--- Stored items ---
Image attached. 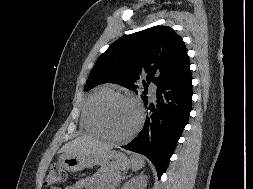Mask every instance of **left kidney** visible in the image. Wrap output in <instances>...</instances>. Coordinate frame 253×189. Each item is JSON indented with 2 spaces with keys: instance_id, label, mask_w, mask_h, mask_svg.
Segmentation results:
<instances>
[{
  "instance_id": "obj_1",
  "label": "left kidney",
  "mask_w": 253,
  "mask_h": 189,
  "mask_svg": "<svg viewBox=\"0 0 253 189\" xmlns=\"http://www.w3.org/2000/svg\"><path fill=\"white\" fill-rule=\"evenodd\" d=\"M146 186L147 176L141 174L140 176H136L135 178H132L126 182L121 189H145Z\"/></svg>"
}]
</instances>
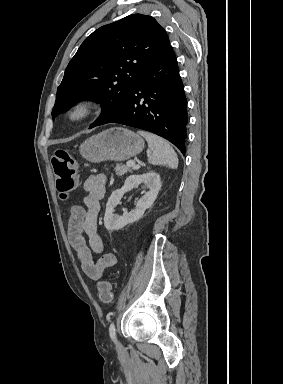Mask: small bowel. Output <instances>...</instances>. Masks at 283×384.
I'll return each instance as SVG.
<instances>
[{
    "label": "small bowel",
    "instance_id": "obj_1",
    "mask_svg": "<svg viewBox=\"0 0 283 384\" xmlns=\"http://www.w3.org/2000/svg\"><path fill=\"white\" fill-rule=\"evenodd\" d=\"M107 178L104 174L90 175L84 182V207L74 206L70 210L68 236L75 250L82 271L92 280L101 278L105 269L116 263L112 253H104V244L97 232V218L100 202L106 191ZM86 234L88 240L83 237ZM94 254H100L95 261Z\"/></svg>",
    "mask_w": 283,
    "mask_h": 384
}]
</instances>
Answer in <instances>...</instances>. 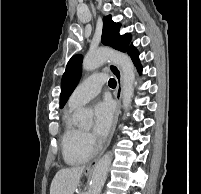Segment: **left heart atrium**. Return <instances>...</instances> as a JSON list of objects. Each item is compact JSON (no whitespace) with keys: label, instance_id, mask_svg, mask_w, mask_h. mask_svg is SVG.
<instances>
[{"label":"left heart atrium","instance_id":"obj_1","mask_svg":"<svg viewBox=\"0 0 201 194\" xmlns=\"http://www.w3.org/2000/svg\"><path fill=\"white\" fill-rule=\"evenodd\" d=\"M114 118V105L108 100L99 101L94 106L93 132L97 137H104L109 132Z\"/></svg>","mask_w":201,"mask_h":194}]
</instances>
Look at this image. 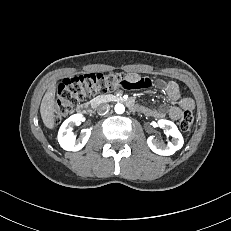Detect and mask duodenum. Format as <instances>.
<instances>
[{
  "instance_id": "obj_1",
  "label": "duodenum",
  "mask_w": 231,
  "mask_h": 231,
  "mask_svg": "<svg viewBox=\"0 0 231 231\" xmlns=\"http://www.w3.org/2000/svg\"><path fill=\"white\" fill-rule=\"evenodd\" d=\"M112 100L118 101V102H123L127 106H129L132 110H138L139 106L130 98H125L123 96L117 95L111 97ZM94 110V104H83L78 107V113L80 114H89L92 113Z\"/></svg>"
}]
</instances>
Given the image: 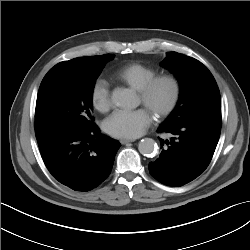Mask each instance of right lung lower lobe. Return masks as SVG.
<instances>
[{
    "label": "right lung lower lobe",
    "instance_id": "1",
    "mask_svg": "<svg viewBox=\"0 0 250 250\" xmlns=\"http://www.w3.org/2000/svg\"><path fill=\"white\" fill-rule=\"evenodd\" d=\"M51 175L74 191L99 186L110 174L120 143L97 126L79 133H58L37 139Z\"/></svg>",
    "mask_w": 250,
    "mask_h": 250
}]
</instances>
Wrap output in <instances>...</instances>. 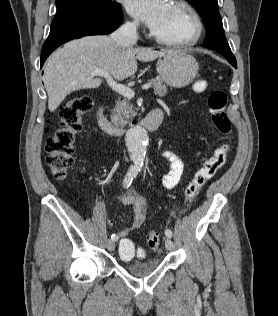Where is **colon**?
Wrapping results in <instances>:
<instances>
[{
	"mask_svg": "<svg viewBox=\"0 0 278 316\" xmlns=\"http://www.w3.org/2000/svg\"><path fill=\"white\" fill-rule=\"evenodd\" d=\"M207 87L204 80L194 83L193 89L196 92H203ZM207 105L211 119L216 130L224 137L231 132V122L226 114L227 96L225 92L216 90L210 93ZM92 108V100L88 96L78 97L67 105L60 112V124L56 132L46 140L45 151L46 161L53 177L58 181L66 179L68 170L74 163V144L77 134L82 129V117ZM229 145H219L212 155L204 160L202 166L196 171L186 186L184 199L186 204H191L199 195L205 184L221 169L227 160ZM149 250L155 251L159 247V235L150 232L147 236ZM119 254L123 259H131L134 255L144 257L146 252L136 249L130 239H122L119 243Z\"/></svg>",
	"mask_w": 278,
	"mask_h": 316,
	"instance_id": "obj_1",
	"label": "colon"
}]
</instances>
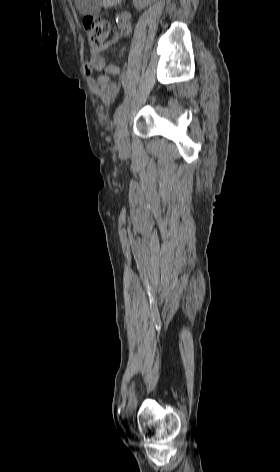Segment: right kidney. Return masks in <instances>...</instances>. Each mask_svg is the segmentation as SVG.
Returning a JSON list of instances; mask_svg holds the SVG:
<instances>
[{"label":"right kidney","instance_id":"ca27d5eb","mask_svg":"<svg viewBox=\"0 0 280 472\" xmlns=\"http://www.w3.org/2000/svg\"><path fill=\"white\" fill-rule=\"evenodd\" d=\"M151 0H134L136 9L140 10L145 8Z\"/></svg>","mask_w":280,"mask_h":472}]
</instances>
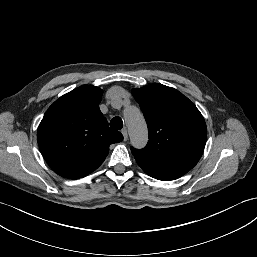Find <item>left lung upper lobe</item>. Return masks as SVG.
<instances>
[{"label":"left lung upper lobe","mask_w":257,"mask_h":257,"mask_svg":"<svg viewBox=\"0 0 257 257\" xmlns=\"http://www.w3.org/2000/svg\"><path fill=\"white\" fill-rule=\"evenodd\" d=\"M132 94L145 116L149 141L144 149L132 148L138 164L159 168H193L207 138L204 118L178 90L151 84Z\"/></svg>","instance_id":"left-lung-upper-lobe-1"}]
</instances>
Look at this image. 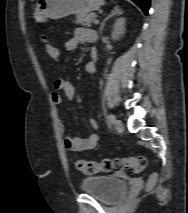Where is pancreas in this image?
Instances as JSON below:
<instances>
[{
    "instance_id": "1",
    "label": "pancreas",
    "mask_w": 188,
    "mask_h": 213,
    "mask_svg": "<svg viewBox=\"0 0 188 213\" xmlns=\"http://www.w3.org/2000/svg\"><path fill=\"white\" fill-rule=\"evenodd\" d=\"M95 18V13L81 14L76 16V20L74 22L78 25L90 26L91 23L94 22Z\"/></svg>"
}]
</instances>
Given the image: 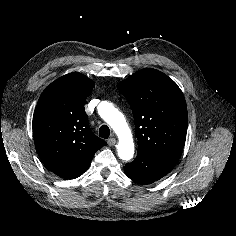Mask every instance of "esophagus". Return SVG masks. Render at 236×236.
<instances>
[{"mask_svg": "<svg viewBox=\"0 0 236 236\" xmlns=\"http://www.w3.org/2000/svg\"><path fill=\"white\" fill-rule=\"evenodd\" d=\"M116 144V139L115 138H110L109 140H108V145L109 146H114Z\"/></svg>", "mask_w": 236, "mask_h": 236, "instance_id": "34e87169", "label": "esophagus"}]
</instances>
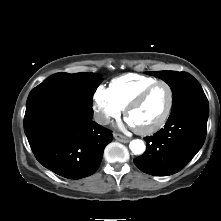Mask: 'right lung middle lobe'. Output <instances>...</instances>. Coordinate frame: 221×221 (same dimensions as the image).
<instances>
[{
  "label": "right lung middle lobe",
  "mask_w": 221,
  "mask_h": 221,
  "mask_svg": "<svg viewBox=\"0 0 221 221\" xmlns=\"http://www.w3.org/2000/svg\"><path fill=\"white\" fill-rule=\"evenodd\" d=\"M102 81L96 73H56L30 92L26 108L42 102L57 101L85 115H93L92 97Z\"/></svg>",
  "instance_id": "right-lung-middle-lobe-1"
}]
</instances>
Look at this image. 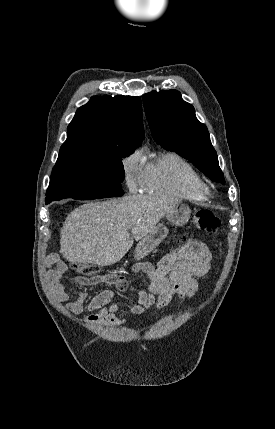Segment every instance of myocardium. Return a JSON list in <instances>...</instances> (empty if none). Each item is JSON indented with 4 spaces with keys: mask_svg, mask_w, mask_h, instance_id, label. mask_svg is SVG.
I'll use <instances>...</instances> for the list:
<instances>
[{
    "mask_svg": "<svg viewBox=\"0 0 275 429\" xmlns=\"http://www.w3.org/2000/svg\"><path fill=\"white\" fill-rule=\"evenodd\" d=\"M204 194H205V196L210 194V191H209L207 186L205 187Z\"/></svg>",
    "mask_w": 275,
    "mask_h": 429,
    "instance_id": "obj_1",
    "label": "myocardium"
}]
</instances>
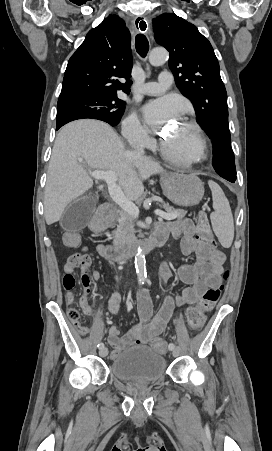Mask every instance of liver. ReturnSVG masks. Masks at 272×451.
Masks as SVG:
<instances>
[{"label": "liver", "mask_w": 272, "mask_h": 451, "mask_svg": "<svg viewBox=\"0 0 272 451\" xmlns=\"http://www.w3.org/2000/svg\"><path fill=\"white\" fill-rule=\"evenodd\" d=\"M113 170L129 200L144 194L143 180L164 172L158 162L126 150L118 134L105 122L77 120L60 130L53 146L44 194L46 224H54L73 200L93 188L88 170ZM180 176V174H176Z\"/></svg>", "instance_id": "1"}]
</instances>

--- Your assignment ---
Go to the line that contains "Mask every instance of liver." and copy it and every line after it through the end of the entries, exactly, without the pictures.

--- Reply ---
Mask every instance of liver. ReturnSVG masks. Masks at 272×451.
Masks as SVG:
<instances>
[{"label": "liver", "mask_w": 272, "mask_h": 451, "mask_svg": "<svg viewBox=\"0 0 272 451\" xmlns=\"http://www.w3.org/2000/svg\"><path fill=\"white\" fill-rule=\"evenodd\" d=\"M113 170L129 200L144 194L143 180L164 172L158 162L126 150L118 134L105 122L77 120L60 130L53 146L44 194L46 224H54L73 200L93 188L88 170ZM180 176V174H176Z\"/></svg>", "instance_id": "1"}]
</instances>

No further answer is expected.